<<<<
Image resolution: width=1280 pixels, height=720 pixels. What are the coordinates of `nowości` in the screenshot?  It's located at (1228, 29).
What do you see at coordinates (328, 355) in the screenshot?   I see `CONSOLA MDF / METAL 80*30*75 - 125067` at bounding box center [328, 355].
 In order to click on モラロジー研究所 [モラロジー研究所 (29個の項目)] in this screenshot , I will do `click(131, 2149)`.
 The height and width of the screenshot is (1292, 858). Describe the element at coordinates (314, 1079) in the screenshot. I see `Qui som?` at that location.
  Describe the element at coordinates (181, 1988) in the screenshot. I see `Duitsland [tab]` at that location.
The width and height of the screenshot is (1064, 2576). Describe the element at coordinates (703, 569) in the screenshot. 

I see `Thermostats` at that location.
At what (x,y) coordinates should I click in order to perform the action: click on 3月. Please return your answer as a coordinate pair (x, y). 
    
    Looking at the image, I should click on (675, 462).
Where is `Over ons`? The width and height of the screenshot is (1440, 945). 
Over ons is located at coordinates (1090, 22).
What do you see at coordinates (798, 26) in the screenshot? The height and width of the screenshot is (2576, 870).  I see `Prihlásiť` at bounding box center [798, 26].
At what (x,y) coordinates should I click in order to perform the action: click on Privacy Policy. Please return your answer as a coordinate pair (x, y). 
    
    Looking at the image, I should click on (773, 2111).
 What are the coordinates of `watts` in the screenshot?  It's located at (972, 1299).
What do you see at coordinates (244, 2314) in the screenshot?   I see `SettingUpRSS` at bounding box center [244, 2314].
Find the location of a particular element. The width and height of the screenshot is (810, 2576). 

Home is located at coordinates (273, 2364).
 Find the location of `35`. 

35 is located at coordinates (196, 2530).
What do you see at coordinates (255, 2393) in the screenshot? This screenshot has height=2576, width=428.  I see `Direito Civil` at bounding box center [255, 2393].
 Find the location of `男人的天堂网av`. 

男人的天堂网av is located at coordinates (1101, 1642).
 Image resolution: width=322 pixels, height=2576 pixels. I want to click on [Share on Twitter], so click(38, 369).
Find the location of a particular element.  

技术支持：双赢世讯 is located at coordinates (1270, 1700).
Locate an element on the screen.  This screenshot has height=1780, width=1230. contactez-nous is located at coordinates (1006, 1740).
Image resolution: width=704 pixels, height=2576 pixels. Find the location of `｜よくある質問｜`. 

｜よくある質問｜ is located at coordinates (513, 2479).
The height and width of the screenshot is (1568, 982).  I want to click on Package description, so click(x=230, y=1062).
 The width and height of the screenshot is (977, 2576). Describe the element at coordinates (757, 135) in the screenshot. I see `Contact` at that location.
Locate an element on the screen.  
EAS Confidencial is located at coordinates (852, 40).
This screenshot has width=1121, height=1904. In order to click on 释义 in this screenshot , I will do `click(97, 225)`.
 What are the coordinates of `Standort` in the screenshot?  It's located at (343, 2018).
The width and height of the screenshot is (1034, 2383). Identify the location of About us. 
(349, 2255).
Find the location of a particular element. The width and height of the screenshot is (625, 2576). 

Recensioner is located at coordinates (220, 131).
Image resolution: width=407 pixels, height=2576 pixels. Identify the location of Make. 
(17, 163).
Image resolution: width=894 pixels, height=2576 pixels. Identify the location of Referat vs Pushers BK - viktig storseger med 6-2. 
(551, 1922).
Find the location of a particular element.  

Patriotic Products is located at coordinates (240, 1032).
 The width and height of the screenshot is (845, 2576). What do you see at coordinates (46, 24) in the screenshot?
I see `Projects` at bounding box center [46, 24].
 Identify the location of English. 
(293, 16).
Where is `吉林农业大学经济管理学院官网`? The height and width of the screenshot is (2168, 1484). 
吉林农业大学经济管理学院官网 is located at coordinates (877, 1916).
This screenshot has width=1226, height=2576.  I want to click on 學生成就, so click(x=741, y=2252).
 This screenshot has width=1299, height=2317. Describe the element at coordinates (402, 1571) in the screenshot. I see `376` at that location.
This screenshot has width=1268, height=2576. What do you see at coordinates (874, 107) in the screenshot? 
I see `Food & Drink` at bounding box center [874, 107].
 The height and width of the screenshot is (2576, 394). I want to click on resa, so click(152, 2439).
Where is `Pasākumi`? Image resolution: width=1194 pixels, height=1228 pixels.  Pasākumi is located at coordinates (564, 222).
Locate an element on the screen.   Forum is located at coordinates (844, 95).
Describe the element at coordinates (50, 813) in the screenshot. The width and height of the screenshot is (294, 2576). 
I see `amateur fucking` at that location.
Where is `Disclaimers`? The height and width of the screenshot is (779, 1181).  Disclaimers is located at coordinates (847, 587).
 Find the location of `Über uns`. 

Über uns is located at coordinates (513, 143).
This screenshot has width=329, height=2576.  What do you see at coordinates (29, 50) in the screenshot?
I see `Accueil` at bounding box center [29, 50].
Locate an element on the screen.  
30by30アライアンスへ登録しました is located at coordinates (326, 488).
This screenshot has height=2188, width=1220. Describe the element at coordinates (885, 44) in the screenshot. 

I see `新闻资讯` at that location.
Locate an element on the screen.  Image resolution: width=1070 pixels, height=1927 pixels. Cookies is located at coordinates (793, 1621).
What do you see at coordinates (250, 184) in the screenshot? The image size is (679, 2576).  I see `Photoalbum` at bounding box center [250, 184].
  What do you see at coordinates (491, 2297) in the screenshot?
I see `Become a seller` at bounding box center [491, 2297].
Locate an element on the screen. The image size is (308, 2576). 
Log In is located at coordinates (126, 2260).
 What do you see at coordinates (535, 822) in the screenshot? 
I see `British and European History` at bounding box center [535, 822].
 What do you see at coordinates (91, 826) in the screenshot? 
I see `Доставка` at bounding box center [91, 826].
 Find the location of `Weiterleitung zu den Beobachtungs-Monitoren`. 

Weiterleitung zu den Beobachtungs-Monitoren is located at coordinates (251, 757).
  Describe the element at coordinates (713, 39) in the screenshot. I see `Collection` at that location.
>>>>
WHAT THE TASK REQUIRES.
Your reply should contain each entry, copied without alteration.

EXERCISE OUTPUT.
Image resolution: width=1280 pixels, height=720 pixels. What are the coordinates of `nowości` in the screenshot?  It's located at (1228, 29).
What do you see at coordinates (328, 355) in the screenshot?   I see `CONSOLA MDF / METAL 80*30*75 - 125067` at bounding box center [328, 355].
 In order to click on モラロジー研究所 [モラロジー研究所 (29個の項目)] in this screenshot , I will do `click(131, 2149)`.
 The height and width of the screenshot is (1292, 858). Describe the element at coordinates (314, 1079) in the screenshot. I see `Qui som?` at that location.
  Describe the element at coordinates (181, 1988) in the screenshot. I see `Duitsland [tab]` at that location.
The width and height of the screenshot is (1064, 2576). Describe the element at coordinates (703, 569) in the screenshot. 

I see `Thermostats` at that location.
At what (x,y) coordinates should I click in order to perform the action: click on 3月. Please return your answer as a coordinate pair (x, y). 
    
    Looking at the image, I should click on (675, 462).
Where is `Over ons`? The width and height of the screenshot is (1440, 945). 
Over ons is located at coordinates (1090, 22).
What do you see at coordinates (798, 26) in the screenshot? The height and width of the screenshot is (2576, 870).  I see `Prihlásiť` at bounding box center [798, 26].
At what (x,y) coordinates should I click in order to perform the action: click on Privacy Policy. Please return your answer as a coordinate pair (x, y). 
    
    Looking at the image, I should click on (773, 2111).
 What are the coordinates of `watts` in the screenshot?  It's located at (972, 1299).
What do you see at coordinates (244, 2314) in the screenshot?   I see `SettingUpRSS` at bounding box center [244, 2314].
Find the location of a particular element. The width and height of the screenshot is (810, 2576). 

Home is located at coordinates (273, 2364).
 Find the location of `35`. 

35 is located at coordinates (196, 2530).
What do you see at coordinates (255, 2393) in the screenshot? This screenshot has height=2576, width=428.  I see `Direito Civil` at bounding box center [255, 2393].
 Find the location of `男人的天堂网av`. 

男人的天堂网av is located at coordinates (1101, 1642).
 Image resolution: width=322 pixels, height=2576 pixels. I want to click on [Share on Twitter], so click(38, 369).
Find the location of a particular element.  

技术支持：双赢世讯 is located at coordinates (1270, 1700).
Locate an element on the screen.  This screenshot has height=1780, width=1230. contactez-nous is located at coordinates (1006, 1740).
Image resolution: width=704 pixels, height=2576 pixels. Find the location of `｜よくある質問｜`. 

｜よくある質問｜ is located at coordinates (513, 2479).
The height and width of the screenshot is (1568, 982).  I want to click on Package description, so click(x=230, y=1062).
 The width and height of the screenshot is (977, 2576). Describe the element at coordinates (757, 135) in the screenshot. I see `Contact` at that location.
Locate an element on the screen.  
EAS Confidencial is located at coordinates (852, 40).
This screenshot has width=1121, height=1904. In order to click on 释义 in this screenshot , I will do `click(97, 225)`.
 What are the coordinates of `Standort` in the screenshot?  It's located at (343, 2018).
The width and height of the screenshot is (1034, 2383). Identify the location of About us. 
(349, 2255).
Find the location of a particular element. The width and height of the screenshot is (625, 2576). 

Recensioner is located at coordinates (220, 131).
Image resolution: width=407 pixels, height=2576 pixels. Identify the location of Make. 
(17, 163).
Image resolution: width=894 pixels, height=2576 pixels. Identify the location of Referat vs Pushers BK - viktig storseger med 6-2. 
(551, 1922).
Find the location of a particular element.  

Patriotic Products is located at coordinates (240, 1032).
 The width and height of the screenshot is (845, 2576). What do you see at coordinates (46, 24) in the screenshot?
I see `Projects` at bounding box center [46, 24].
 Identify the location of English. 
(293, 16).
Where is `吉林农业大学经济管理学院官网`? The height and width of the screenshot is (2168, 1484). 
吉林农业大学经济管理学院官网 is located at coordinates (877, 1916).
This screenshot has width=1226, height=2576.  I want to click on 學生成就, so click(x=741, y=2252).
 This screenshot has width=1299, height=2317. Describe the element at coordinates (402, 1571) in the screenshot. I see `376` at that location.
This screenshot has width=1268, height=2576. What do you see at coordinates (874, 107) in the screenshot? 
I see `Food & Drink` at bounding box center [874, 107].
 The height and width of the screenshot is (2576, 394). I want to click on resa, so click(152, 2439).
Where is `Pasākumi`? Image resolution: width=1194 pixels, height=1228 pixels.  Pasākumi is located at coordinates (564, 222).
Locate an element on the screen.   Forum is located at coordinates (844, 95).
Describe the element at coordinates (50, 813) in the screenshot. The width and height of the screenshot is (294, 2576). 
I see `amateur fucking` at that location.
Where is `Disclaimers`? The height and width of the screenshot is (779, 1181).  Disclaimers is located at coordinates (847, 587).
 Find the location of `Über uns`. 

Über uns is located at coordinates (513, 143).
This screenshot has width=329, height=2576.  What do you see at coordinates (29, 50) in the screenshot?
I see `Accueil` at bounding box center [29, 50].
Locate an element on the screen.  
30by30アライアンスへ登録しました is located at coordinates (326, 488).
This screenshot has height=2188, width=1220. Describe the element at coordinates (885, 44) in the screenshot. 

I see `新闻资讯` at that location.
Locate an element on the screen.  Image resolution: width=1070 pixels, height=1927 pixels. Cookies is located at coordinates (793, 1621).
What do you see at coordinates (250, 184) in the screenshot? The image size is (679, 2576).  I see `Photoalbum` at bounding box center [250, 184].
  What do you see at coordinates (491, 2297) in the screenshot?
I see `Become a seller` at bounding box center [491, 2297].
Locate an element on the screen. The image size is (308, 2576). 
Log In is located at coordinates (126, 2260).
 What do you see at coordinates (535, 822) in the screenshot? 
I see `British and European History` at bounding box center [535, 822].
 What do you see at coordinates (91, 826) in the screenshot? 
I see `Доставка` at bounding box center [91, 826].
 Find the location of `Weiterleitung zu den Beobachtungs-Monitoren`. 

Weiterleitung zu den Beobachtungs-Monitoren is located at coordinates (251, 757).
  Describe the element at coordinates (713, 39) in the screenshot. I see `Collection` at that location.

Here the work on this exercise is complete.